Heads turned towards the young man, who stuttered as words blurted from his mouth.

"Yes, I— I want to… I'm having… today I—" he paused to collect himself before continuing. "I want to thank you for what you did today, Aníbal."

"It was nothing," Aníbal sighed. An image lingered on his mind, the joyful faces of the refugees turning to horror and despair upon seeing the mountain of corpses. A man could grow used to being surrounded by death; that was his entire profession. But to be surrounded by grief, by the helplessness of fathers and mothers cradling the cold remains of their children, by the pain of a people broken and cast out into the waste— Aníbal wished there was something he could feel for them other than pity. "I'm only doing my duty: keeping you safe, putting your dead to rest. It's what I was sent here for."

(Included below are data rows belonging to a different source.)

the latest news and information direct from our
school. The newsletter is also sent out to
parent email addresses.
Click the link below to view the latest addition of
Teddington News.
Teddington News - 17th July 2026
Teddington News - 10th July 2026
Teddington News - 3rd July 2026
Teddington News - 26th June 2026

Nahum nodded and bowed his head, his hands together.

"That said, don't think I've forgotten about our bet!" Aníbal tried laughing. "I expect you to bring me those nice books of yours at first light. Especially the little forbidden novels you smuggled out of—"

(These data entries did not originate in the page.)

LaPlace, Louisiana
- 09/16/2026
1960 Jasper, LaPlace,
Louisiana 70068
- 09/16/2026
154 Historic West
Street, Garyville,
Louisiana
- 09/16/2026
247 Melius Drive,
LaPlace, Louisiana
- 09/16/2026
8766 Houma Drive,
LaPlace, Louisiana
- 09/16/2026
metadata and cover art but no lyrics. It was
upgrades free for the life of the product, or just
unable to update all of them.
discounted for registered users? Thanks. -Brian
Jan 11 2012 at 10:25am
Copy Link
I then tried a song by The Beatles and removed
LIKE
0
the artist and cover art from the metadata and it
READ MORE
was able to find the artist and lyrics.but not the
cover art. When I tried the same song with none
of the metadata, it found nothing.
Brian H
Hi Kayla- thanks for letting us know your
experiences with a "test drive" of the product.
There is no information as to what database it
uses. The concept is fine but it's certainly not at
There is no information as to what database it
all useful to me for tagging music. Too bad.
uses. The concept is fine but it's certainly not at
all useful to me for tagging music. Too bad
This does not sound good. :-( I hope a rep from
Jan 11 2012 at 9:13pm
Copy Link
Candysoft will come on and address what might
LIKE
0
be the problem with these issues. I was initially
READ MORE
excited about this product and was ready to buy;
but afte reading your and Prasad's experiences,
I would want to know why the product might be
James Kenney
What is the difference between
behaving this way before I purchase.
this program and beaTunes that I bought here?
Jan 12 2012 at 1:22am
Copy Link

He realized Nahum had his eyes closed and was now whispering something, his words inaudible under the fire's crackling.

"What are you doing?" the necromancer frowned. Then realization dawned upon him. He couldn't help cough out a disdainful laugh. "Are you praying? Nahum, the dead have their peace. There is no need for this anymore."

Nahum continued praying as if he had not heard the necromancer. Confused, Aníbal turned to Miriam, but she simply raised her eyebrows and continued to sip her chocolate. At last, the young man finished his prayer and faced Aníbal and Miriam.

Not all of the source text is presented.